## REQUIRED ACTION
Look for the string "jemenských" in the material below. Copy every line where you find it.

Segment Open

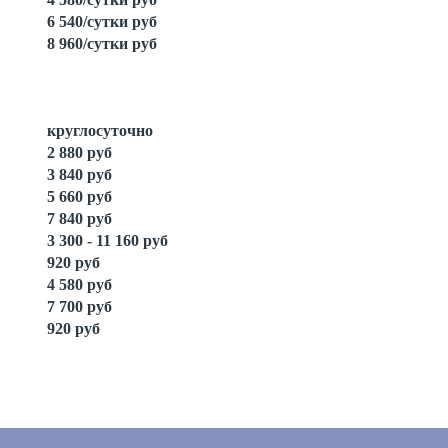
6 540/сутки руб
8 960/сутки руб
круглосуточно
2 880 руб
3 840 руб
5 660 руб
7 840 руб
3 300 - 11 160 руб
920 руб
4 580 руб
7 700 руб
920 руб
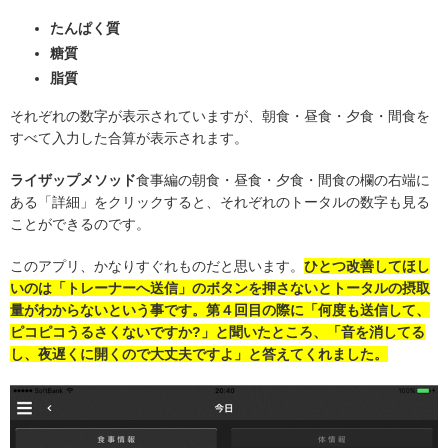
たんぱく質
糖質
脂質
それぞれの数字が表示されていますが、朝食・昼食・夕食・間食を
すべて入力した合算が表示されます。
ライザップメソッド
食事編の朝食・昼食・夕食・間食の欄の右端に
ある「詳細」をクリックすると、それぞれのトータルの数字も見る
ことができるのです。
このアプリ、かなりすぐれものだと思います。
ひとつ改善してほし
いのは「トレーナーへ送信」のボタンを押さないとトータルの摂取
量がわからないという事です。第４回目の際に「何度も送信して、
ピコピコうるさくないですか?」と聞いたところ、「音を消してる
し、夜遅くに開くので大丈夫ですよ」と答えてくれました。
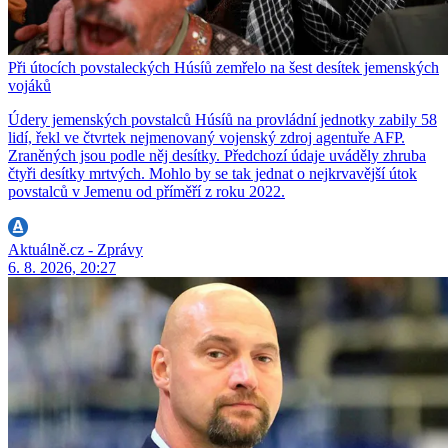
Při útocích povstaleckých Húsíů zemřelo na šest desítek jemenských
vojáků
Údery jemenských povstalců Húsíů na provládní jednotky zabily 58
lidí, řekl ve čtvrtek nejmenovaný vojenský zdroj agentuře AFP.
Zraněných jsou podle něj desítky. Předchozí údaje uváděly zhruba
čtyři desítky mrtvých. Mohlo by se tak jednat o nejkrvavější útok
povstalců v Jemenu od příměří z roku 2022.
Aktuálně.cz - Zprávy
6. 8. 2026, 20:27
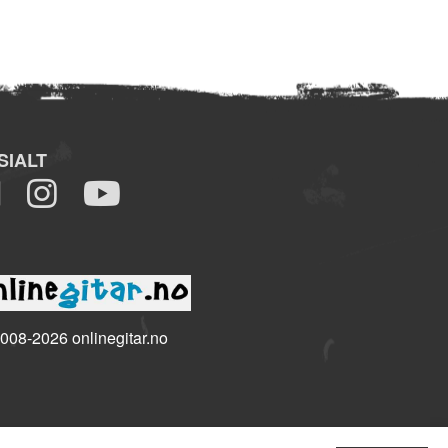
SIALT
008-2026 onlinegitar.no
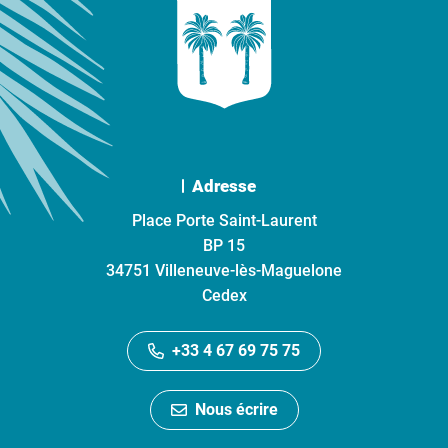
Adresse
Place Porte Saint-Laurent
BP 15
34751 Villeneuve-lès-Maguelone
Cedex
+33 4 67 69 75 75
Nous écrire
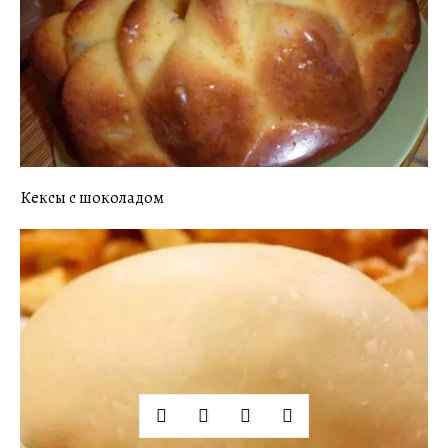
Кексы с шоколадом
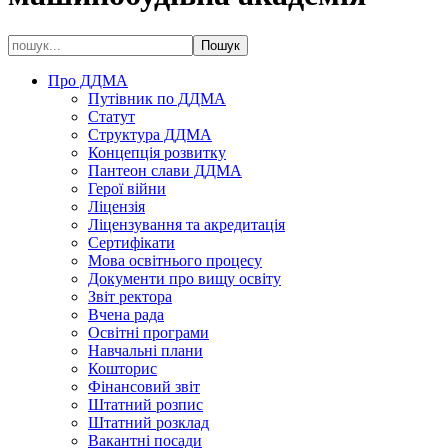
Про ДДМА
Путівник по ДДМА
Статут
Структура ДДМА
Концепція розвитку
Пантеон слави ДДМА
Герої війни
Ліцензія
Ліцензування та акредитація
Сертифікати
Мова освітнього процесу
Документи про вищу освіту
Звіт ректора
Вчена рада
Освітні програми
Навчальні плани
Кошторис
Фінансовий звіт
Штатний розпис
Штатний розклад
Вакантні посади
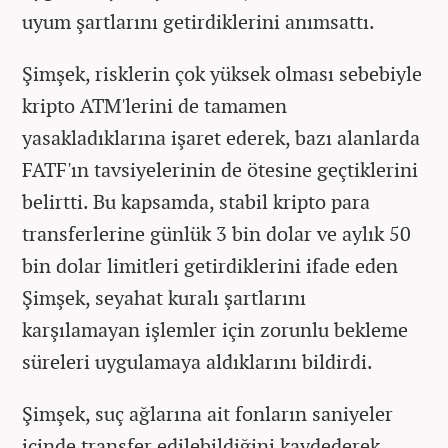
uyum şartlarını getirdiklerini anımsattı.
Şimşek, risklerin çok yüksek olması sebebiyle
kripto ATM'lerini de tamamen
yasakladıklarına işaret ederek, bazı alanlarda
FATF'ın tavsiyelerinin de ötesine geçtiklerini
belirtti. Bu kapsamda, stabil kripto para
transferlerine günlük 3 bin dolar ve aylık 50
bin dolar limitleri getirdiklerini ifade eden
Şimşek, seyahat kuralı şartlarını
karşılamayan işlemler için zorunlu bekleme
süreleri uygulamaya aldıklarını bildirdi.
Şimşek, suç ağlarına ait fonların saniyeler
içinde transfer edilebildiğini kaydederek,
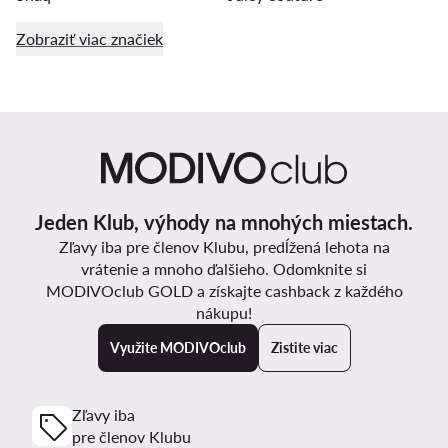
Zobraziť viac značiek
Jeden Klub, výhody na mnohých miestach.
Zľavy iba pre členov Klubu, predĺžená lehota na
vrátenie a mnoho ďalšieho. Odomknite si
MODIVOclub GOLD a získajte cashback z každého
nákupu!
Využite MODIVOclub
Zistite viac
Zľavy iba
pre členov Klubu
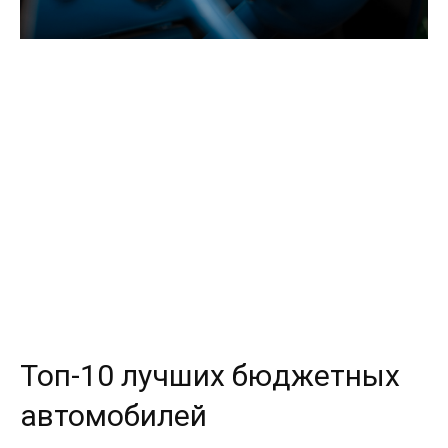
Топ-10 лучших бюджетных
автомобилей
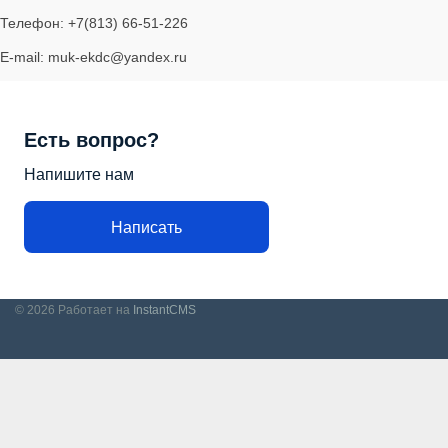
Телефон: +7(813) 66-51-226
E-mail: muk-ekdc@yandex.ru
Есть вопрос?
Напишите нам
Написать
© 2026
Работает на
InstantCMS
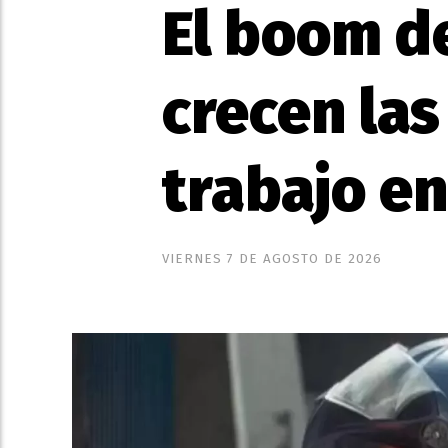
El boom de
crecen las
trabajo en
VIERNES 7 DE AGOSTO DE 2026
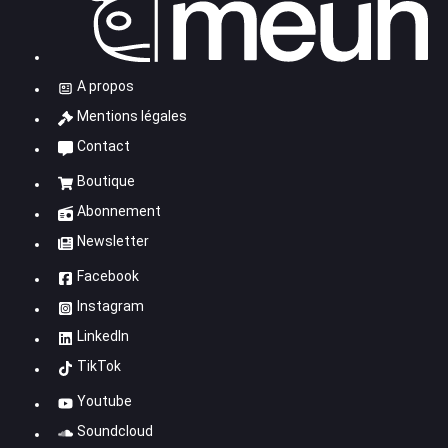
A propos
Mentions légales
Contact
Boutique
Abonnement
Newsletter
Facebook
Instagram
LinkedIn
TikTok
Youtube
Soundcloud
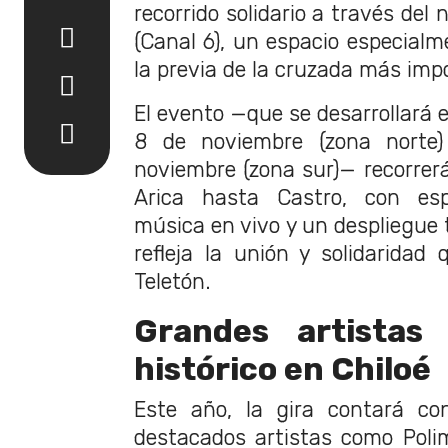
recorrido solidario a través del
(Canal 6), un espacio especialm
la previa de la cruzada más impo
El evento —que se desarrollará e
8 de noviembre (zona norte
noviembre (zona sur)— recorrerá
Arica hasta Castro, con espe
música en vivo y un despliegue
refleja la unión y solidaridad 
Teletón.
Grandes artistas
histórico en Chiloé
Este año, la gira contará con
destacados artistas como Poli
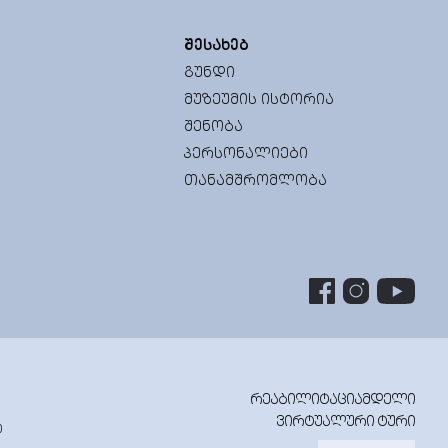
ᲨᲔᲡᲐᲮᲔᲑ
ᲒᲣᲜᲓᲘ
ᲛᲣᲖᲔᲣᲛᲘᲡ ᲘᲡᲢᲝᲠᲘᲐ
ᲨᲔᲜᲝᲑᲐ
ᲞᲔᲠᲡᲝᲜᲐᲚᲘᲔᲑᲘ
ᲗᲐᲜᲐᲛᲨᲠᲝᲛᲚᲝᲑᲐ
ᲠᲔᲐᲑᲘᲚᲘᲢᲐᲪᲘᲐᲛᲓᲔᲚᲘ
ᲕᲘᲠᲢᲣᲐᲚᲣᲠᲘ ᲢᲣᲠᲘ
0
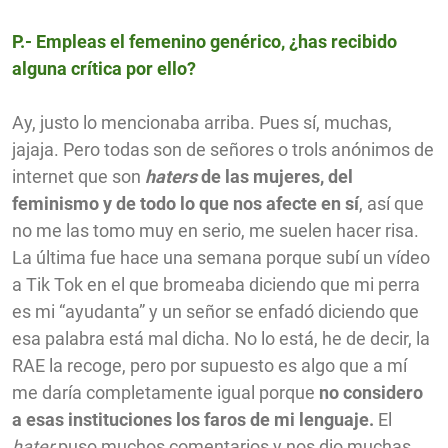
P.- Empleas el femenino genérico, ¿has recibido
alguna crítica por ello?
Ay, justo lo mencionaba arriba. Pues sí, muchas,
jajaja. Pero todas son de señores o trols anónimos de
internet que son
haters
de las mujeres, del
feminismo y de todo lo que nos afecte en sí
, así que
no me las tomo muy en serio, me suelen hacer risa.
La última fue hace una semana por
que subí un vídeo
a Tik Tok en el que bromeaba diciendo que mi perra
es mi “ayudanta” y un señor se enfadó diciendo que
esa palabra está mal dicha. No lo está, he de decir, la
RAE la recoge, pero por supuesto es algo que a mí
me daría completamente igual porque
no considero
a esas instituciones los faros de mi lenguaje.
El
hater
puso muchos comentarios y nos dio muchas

Segment Closed

## OUTPUT
Při útocích povstaleckých Húsíů zemřelo na šest desítek jemenských
Údery jemenských povstalců Húsíů na provládní jednotky zabily 58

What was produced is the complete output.